Life of Mar Aba – chapter 9

The Life continues in the well-worn path of hagiography.  We may believe that he did indeed go to Constantinople and stay there for a year. 

The heretics mentioned, who decide to murder him, are probably the monophysites, still very powerful at this period.  We may believe that he disputed with some of these in Athens.   Mar Aba was to have trouble with them later.

9.  Some sophists (σοφιστής) who were well-known for their paganism, were impressed when they listened to his erudition and knowledge of the truth and burned their books of fables.  The news of this spread throughout the whole land of Achaia, and became known and God was praised. 

The heretics who were there were stirred up by his erudition, because he competently solved their objections and refuted their reasonings, and they therefore sought to kill him.  He got into a ship, travelled to the imperial capital Constantinople, and there he taught the true faith for about a year.  Many brought him some gold and costly clothing; but he did not condescend to take it.  He supported himself by the work of his own hands, so far as his livelihood necessitated, by weaving baskets (σπυρίς) and selling them and living thereby, so that in the land of Cilicia (?) five loaves  (? φοῦρνος) of bread and a little green plant were enough to support him and his disciple for seven months. 

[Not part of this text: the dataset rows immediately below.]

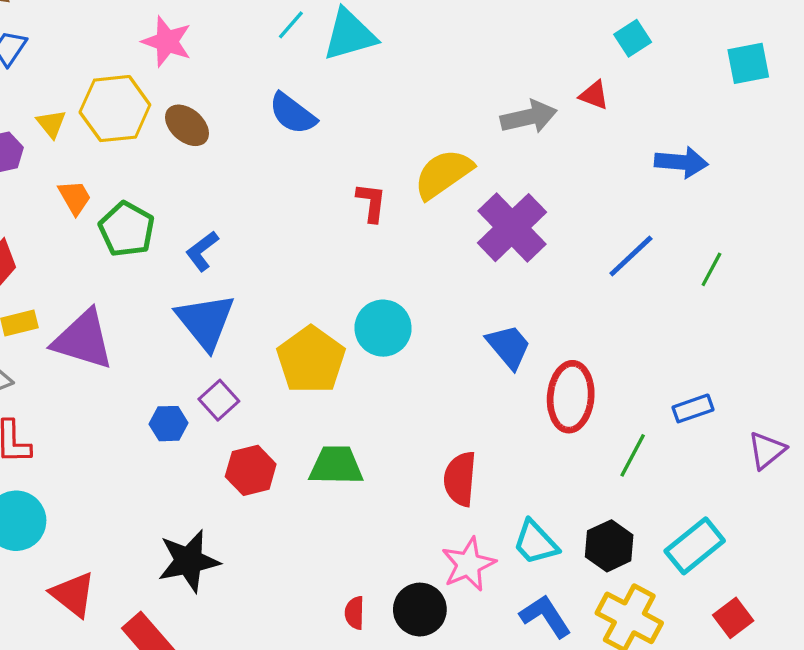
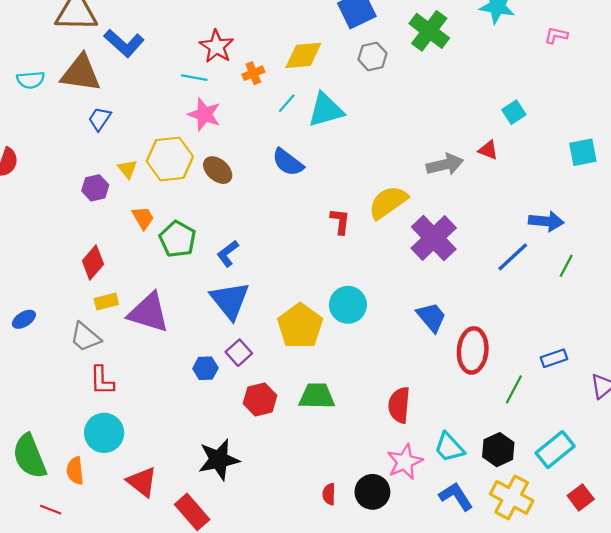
cyan square: (748, 63) -> (583, 152), moved
blue arrow: (681, 162) -> (546, 221), moved

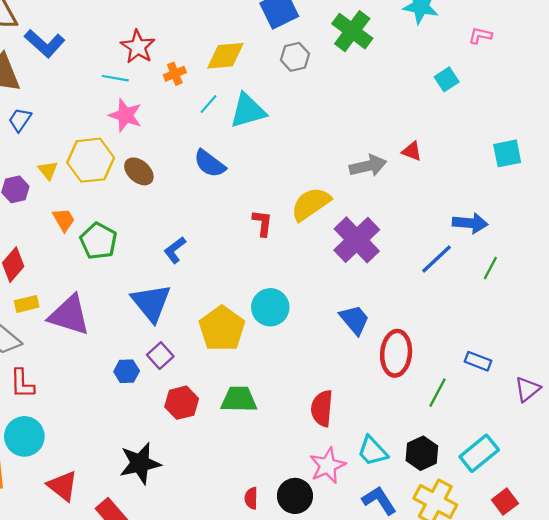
cyan square: (514, 112) -> (447, 79), moved
blue L-shape: (228, 254) -> (175, 250), moved
blue rectangle: (554, 358) -> (478, 361), turned 40

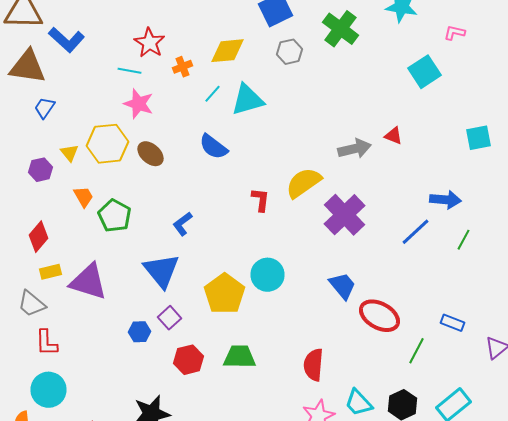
cyan square: (447, 79) -> (424, 72), size x1.5
red ellipse: (396, 353) -> (380, 316), turned -66

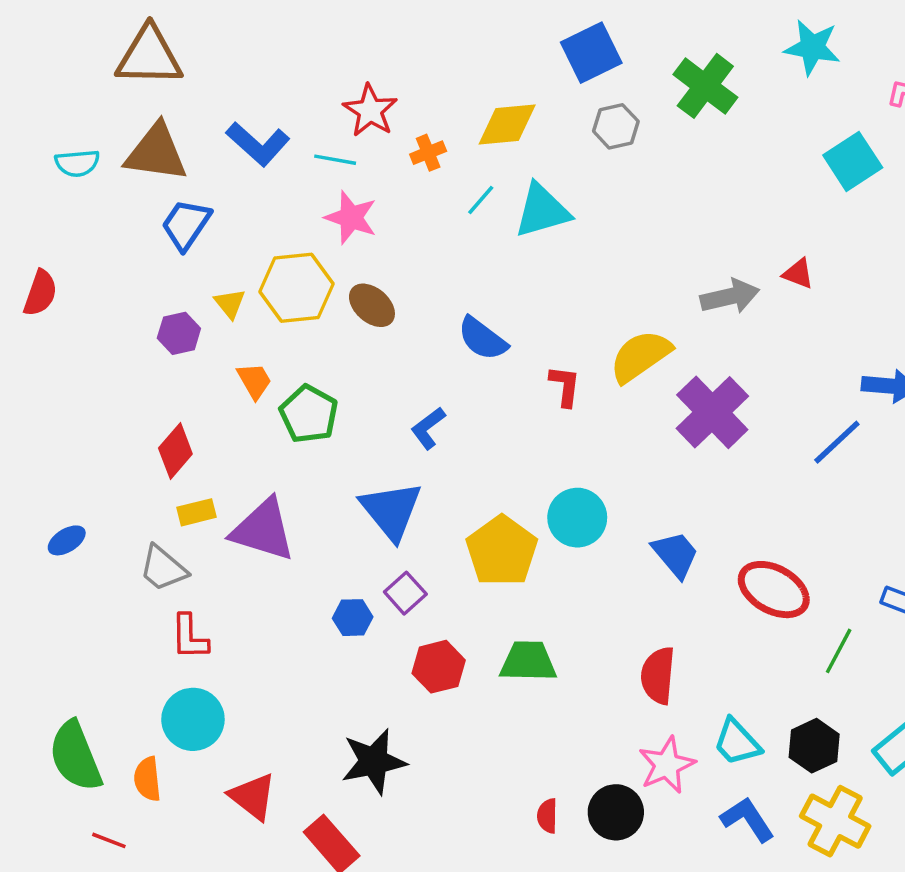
blue L-shape: (66, 40) -> (258, 144), moved
blue trapezoid: (44, 108) -> (186, 225), size x1.4
blue semicircle: (214, 147) -> (482, 339), moved
blue trapezoid: (342, 286) -> (675, 554), moved

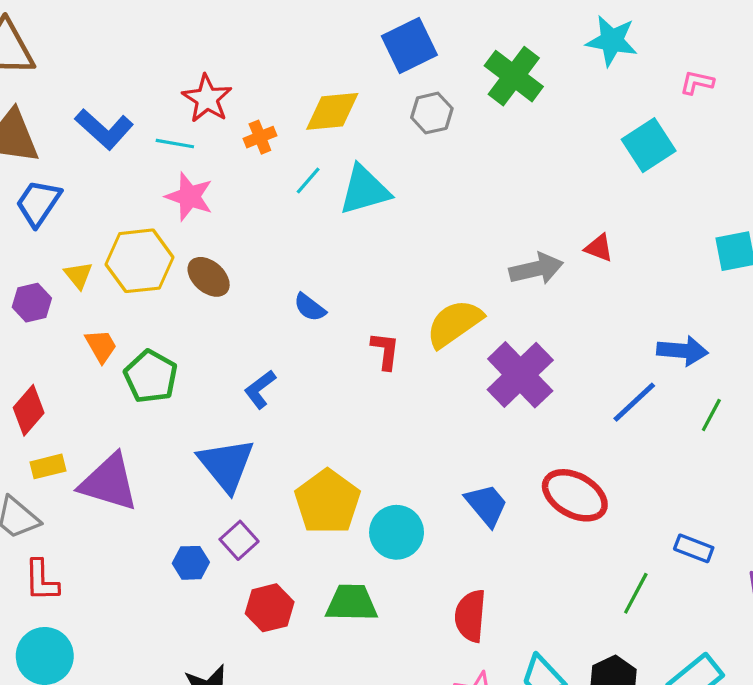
blue semicircle: (482, 339) -> (310, 307), size x0.7
cyan circle: (577, 518) -> (397, 532), moved
red ellipse: (774, 590) -> (575, 495), moved

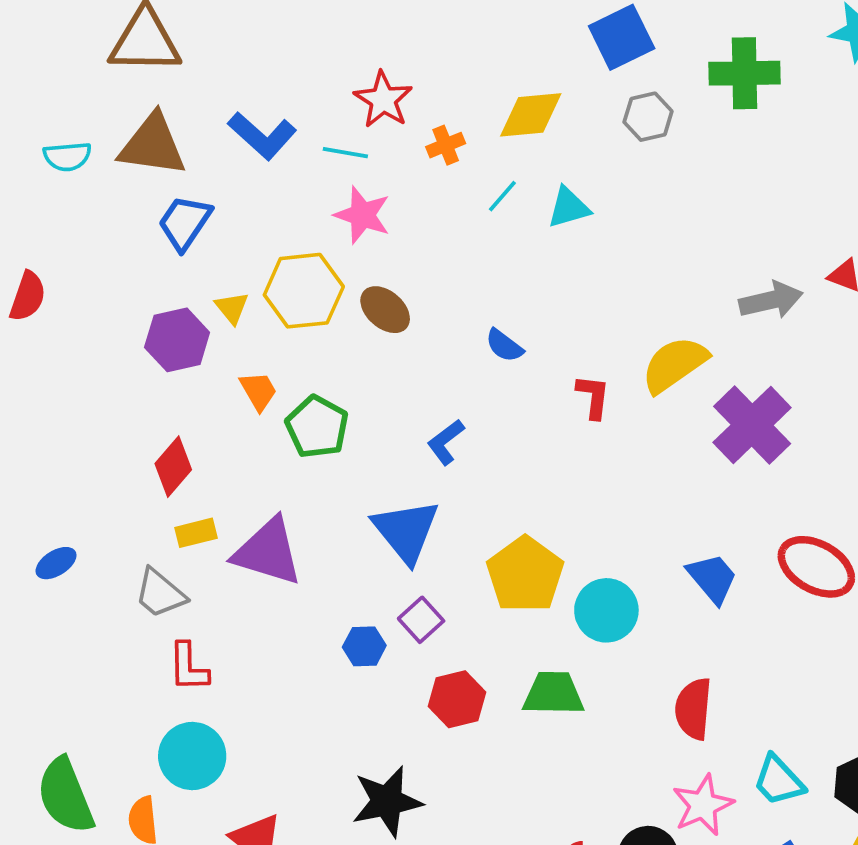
green cross: (514, 76) -> (744, 73), turned -38
cyan triangle: (364, 190) -> (569, 207), size x0.7
purple hexagon: (32, 303) -> (177, 340), size x1.4

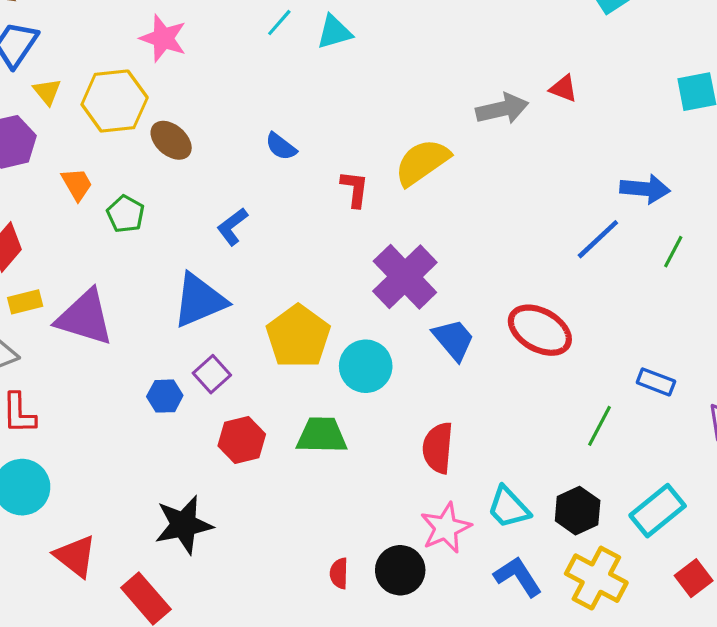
yellow triangle: (232, 308) -> (47, 92), moved
brown ellipse: (385, 310) -> (171, 140), moved
purple cross: (752, 425) -> (405, 277), moved
green pentagon: (317, 427) -> (126, 214), size x0.7
blue triangle: (406, 531) -> (199, 300), turned 46

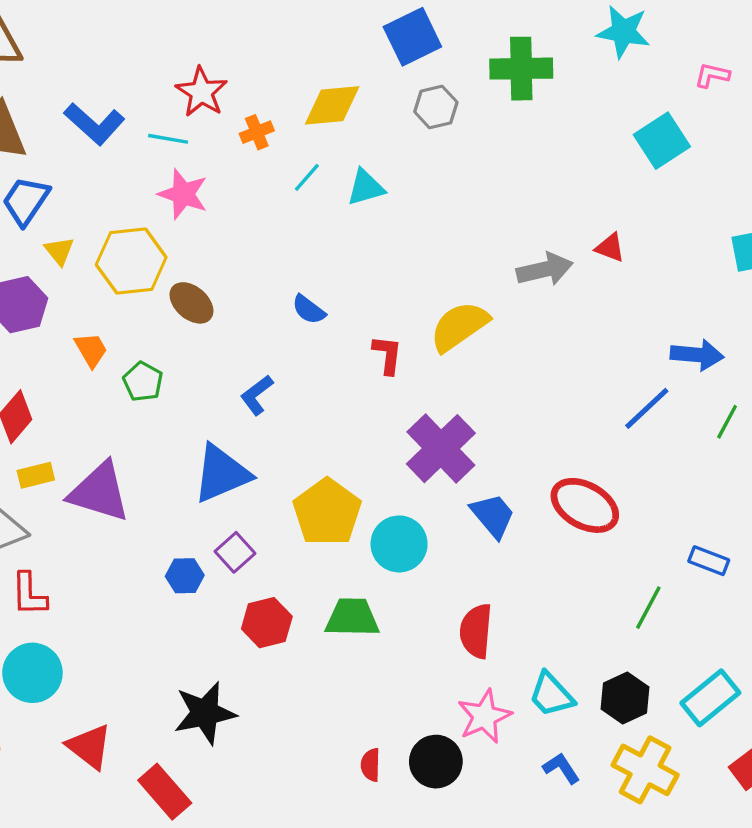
blue L-shape: (518, 577) -> (561, 768), size x0.7

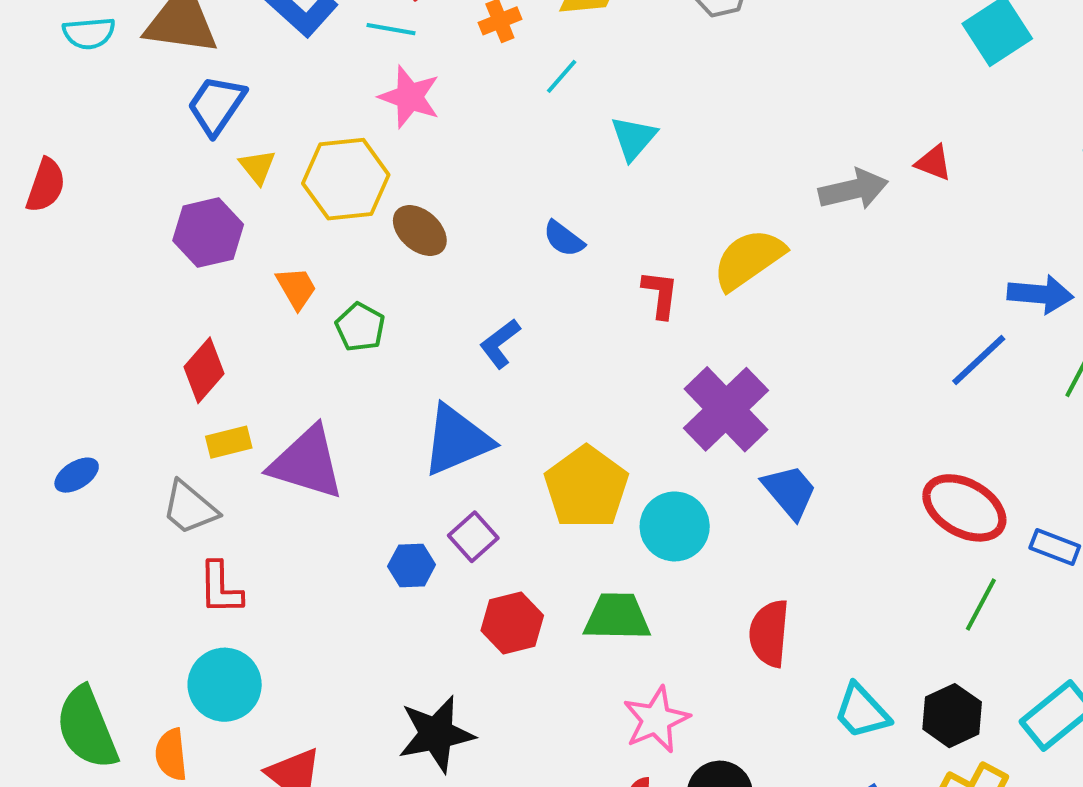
cyan triangle: (366, 187) -> (634, 138), moved, turned -33
red ellipse: (585, 505) -> (964, 508), moved
pink star: (484, 716) -> (656, 720), moved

What can I say about the thieves who left off their robberies and returned to the cities and villages, repented of their wrongdoing and became friendly to strangers (ξένοι)?  One day when he was in the Thebaid, which is full of robbers, he took a road which looked dangerous, and he encountered (some) who said, “Take off and put down everything you have.”  He did so, and they saw that he had nothing other than his textbook.  The robbers wept, fell at his feet and begged him to forgive them for troubling him and said to him, “Take gold and silver from us, as much as you want.”  But he would not.  They turned away from their work and gave what they possessed to the poor.

Which must have seemed a less good idea in the morning, when they had to go out and earn a living. 

These robbers, then, seem to be stock characters of fiction, whose sole role is to threaten, repent and then conveniently vanish.


2 thoughts on “Life of Mar Aba – chapter 9

  1. There were also a lot of monasteries in the Thebaid, IIRC, and a lot of folks up and went to the monasteries, traditionally including a fair number of bandits wishing to retire. (And the tough monasteries were generally a sanctuary from prosecution for such people, probably because the monks had such a rough life that the imperial government weren’t worried about such people not going to prison for their crimes.)